The Alchemist of Souls: Night’s Masque, Book 1 By Anne Lyle, Narrated by Michael Page for Angry Robot on Brilliance Audio — Length:15 hrs and 9 mins — Out just a bit earlier this year in print and e-book, read by Page, the narrator of the (deservedly) award-winning audiobook for Scott Lynch’s The Lies of Locke Lamora. Again, there’s a Big Idea piece from the author, and here’s the publisher: “When Tudor explorers returned from the New World, they brought back a name out of half-forgotten Viking legend: skraylings. Red-sailed ships followed in the explorers’ wake, bringing Native American goods - and a skrayling ambassador – to London. But what do these seemingly magical beings really want in Elizabeth I’s capital? Mal Catlyn, a down-at-heel swordsman, is appointed to the ambassador’s bodyguard, but assassination attempts are the least of his problems. What he learns about the skraylings and their unholy powers could cost England her new ally – and Mal his soul.”

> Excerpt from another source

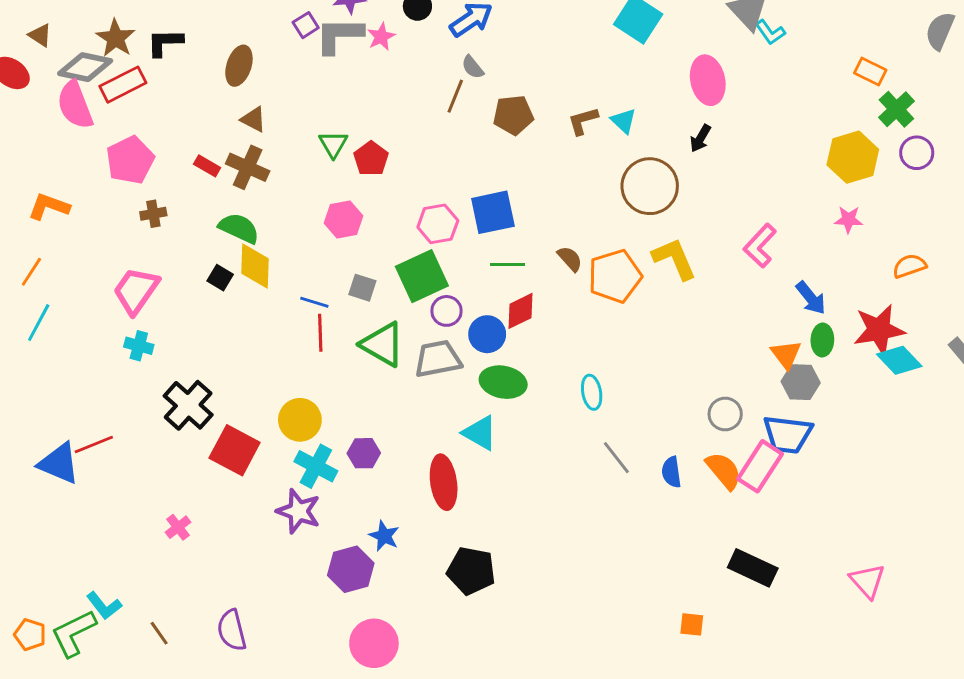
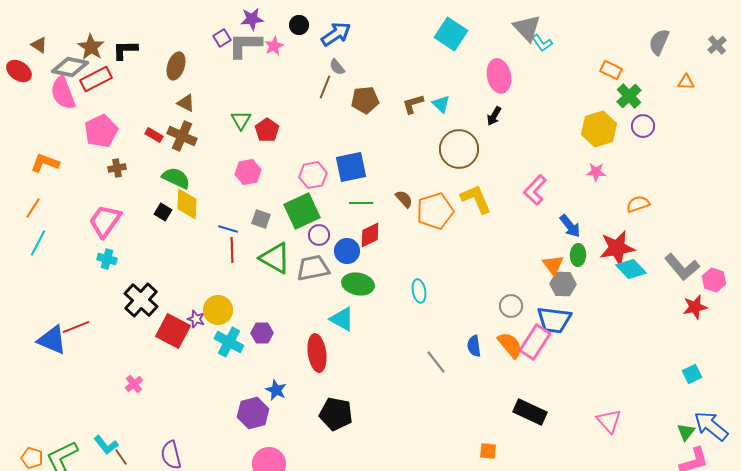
gray line: (616, 458) -> (436, 362), moved
purple star: (298, 511) -> (196, 319), moved, size x0.6
cyan L-shape: (104, 606) -> (106, 445), moved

Seed (2011) By Rob Ziegler, Narrated by Nicola Barber for Audible Frontiers — Length:12 hrs and 45 mins. Seed is Ziegler’s debut novel: “It”s the dawn of the 22nd century, and the world has fallen apart. Decades of war and resource depletion have toppled governments. The ecosystem has collapsed. A new dust bowl sweeps the American West. The United States has become a nation of migrants - starving masses of nomads who seek out a living in desert wastelands and encampments outside government seed-distribution warehouses. In this new world, there is a new power. Satori is more than just a corporation, she is an intelligent, living city that grew out of the ruins of Denver. …”

 

Out last Wednesday from Recorded Books was All Men of Genius (2011) By Lev AC RosenNarrated by Emily Gray — Length:16 hrs and 57 mins — “Set in a steampunk version of Victorian England, Lev AC Rosen’s acclaimed debut novel, All Men of Genius, follows the fantastical adventures of Violet Adams. Determined to attend the prestigious Illyria College, Violet gains entrance by masquerading as her twin brother Ashton. But continuing the scheme turns out to be difficult - especially when “Ashton” is faced with blackmail, killer automata, and possible romance with a young duke.”

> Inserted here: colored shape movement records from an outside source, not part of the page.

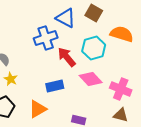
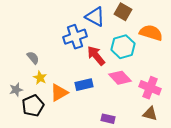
orange triangle: (38, 109) -> (59, 93), moved

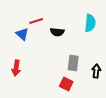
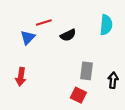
black semicircle: (57, 32) -> (68, 35), turned -32
blue triangle: (22, 34) -> (28, 37), turned 32

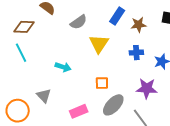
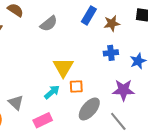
yellow triangle: (99, 44) -> (63, 67), moved
cyan arrow: (63, 67) -> (52, 92), moved, turned -56
pink rectangle: (79, 111) -> (43, 120), moved

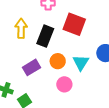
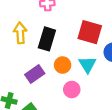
red square: (74, 24) -> (90, 32), moved

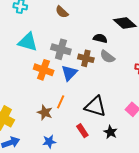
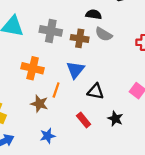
orange cross: (44, 70) -> (33, 68), moved
blue triangle: (69, 73) -> (75, 70), moved
black triangle: (95, 106) -> (96, 91), size x0.7

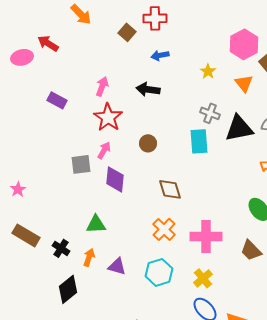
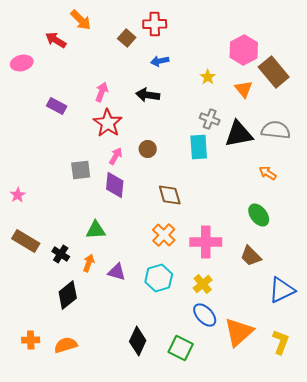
red arrow: (48, 43) -> (56, 40), moved
pink arrow: (104, 150) -> (116, 156), moved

And continuing its almost weekly march upon bigtime backlists, Audible Frontiers this week brings us a wide selection of the works of science fiction author David Brin, in the run-up to Brin’s forthcoming Existence (June 17). The post-apocalyptic 1985 novel The Postman, which indeed spawned the Mel Gibson film, is narrated by David LeDoux:

 

Also new in audio are: Earth (1990 Narrated by David DeVries and Kristin Calbley), Kiln People (2002) and The Practice Effect (1984, Narrated by Andy Caploe), and Glory Season (1993, Narrated by Claire Christie).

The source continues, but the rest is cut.